** WHAT IS EXPECTED **
Write out, word for word, every line from the one where "if you were" occurs to the final line of the entries, and nothing beyond them.

** STUDY MATERIAL **
——————————
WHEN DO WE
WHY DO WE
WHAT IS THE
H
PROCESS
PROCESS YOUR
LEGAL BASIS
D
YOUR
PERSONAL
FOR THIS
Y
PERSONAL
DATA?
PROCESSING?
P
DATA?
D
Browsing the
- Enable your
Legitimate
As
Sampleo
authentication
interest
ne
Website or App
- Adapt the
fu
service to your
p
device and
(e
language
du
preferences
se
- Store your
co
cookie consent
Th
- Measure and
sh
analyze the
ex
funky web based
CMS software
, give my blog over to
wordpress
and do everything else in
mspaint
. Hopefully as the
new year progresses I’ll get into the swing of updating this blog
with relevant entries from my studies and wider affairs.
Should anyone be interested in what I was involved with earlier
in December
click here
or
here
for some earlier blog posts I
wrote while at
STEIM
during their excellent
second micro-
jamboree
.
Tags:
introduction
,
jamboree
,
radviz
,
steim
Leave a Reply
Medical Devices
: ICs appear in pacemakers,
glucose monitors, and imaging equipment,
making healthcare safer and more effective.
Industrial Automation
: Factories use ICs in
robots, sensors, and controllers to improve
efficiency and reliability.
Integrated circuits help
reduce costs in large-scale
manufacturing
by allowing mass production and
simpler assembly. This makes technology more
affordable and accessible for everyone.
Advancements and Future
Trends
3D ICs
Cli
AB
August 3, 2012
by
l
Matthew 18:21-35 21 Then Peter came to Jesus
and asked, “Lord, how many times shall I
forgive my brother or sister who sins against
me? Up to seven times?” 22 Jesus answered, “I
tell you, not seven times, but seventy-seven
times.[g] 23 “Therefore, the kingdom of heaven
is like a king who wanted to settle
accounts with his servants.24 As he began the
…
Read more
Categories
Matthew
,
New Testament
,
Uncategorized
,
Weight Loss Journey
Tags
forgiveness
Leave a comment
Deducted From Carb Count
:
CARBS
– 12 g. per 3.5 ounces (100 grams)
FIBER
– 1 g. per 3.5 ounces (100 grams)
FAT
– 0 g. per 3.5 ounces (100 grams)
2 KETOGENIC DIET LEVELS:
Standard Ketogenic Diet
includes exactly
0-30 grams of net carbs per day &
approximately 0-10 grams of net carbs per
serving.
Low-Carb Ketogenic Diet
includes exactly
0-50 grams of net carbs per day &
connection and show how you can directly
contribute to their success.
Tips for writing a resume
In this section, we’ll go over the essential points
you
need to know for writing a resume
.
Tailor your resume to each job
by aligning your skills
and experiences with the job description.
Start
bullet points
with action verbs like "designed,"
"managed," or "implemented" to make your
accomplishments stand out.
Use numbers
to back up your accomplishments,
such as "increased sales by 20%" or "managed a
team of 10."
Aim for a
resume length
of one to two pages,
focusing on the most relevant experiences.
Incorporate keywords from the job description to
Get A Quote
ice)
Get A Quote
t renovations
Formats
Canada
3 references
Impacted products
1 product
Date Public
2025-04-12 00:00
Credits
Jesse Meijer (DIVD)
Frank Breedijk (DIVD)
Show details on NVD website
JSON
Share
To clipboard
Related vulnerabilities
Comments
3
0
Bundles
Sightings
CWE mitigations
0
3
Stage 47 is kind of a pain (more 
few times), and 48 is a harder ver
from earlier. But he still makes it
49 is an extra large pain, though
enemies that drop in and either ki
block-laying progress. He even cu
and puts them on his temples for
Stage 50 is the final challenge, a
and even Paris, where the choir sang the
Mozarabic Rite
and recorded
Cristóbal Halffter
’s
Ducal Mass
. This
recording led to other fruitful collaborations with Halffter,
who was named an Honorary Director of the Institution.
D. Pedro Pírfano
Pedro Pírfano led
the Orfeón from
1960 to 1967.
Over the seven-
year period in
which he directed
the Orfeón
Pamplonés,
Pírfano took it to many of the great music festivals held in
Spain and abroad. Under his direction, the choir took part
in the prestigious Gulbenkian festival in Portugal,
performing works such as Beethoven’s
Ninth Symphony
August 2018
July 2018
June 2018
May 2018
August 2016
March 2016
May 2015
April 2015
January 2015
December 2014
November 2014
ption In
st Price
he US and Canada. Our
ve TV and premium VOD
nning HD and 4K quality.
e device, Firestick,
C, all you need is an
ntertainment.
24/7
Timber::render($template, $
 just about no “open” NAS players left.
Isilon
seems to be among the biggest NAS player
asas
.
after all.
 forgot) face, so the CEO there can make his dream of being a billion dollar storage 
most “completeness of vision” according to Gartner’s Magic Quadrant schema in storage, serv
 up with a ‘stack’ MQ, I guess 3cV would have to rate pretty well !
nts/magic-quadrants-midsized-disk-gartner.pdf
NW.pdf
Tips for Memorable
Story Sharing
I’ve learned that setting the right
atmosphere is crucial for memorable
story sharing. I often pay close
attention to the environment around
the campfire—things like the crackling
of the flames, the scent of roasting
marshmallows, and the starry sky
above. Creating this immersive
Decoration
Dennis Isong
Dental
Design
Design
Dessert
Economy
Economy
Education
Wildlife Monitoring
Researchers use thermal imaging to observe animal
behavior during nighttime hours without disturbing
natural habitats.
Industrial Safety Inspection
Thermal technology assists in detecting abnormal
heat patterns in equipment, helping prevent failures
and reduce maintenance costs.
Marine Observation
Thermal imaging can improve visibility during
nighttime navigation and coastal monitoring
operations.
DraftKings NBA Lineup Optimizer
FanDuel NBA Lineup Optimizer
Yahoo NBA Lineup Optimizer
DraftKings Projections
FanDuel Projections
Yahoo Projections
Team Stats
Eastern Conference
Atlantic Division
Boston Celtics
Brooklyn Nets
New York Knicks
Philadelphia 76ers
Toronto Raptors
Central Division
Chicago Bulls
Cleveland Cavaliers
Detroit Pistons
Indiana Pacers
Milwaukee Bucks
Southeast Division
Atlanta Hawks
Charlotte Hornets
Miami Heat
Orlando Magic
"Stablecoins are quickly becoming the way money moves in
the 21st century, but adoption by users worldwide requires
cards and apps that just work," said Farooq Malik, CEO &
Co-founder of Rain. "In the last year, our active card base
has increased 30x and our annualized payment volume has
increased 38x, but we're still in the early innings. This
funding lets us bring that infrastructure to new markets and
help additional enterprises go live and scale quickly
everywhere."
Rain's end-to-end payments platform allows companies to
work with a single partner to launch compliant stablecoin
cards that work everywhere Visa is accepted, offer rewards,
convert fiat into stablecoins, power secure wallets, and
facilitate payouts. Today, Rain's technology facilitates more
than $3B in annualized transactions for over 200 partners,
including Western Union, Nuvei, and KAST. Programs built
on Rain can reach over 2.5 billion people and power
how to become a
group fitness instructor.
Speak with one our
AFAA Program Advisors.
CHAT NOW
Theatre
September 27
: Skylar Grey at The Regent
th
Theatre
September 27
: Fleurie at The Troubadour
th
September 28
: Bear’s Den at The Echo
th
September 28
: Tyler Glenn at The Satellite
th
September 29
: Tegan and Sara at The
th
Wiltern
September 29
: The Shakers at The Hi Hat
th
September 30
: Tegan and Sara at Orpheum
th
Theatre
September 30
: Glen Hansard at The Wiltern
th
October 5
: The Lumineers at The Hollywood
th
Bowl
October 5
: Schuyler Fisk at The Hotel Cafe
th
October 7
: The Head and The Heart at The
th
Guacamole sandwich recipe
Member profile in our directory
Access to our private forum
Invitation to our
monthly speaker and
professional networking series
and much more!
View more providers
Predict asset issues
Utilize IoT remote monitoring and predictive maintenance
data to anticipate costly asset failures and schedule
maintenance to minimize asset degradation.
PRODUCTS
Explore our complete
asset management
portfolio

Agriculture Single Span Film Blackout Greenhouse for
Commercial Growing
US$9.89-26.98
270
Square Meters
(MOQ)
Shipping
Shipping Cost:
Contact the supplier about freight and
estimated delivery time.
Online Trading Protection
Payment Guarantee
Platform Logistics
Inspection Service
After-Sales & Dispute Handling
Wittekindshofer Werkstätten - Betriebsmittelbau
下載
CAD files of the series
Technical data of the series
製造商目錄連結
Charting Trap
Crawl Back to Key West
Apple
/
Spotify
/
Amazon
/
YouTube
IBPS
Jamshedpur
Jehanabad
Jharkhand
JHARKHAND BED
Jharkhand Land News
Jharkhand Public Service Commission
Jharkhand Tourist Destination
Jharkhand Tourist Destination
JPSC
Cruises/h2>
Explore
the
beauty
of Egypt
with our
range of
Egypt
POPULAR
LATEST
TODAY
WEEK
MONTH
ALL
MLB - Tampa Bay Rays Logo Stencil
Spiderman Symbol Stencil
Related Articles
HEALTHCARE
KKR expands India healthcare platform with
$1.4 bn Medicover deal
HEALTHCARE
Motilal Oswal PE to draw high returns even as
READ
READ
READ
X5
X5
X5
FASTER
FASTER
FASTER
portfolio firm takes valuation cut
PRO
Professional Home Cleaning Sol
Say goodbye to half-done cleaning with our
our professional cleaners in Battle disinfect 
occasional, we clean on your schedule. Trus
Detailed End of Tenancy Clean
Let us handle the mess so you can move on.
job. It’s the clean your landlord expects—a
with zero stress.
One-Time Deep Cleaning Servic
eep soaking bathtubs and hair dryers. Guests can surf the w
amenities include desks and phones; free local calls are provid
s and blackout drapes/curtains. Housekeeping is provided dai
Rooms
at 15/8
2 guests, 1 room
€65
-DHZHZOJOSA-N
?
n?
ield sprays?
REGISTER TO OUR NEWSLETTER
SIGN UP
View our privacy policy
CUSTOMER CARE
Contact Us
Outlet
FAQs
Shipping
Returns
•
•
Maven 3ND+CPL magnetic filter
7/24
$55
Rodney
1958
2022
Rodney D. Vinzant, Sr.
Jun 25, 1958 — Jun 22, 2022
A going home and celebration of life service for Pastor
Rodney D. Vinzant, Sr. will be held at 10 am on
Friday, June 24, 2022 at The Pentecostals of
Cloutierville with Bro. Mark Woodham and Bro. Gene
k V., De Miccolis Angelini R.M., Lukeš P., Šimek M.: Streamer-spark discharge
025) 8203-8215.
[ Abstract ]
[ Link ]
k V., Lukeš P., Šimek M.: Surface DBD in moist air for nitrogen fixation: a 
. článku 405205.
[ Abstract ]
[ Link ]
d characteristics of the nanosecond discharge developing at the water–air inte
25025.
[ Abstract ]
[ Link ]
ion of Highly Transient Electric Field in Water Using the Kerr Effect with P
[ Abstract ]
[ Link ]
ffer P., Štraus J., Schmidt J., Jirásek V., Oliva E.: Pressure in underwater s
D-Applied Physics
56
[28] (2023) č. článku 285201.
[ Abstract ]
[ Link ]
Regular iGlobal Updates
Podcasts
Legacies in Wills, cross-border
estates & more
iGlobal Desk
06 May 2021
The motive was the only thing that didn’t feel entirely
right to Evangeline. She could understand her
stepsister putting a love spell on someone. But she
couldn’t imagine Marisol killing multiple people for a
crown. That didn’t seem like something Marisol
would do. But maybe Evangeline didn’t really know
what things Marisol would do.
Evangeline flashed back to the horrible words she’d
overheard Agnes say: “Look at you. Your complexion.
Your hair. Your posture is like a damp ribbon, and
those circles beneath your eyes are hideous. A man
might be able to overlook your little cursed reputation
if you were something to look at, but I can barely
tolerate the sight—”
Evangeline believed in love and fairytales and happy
——————————
** TASK OUTPUT **
if you were something to look at, but I can barely
tolerate the sight—”
Evangeline believed in love and fairytales and happy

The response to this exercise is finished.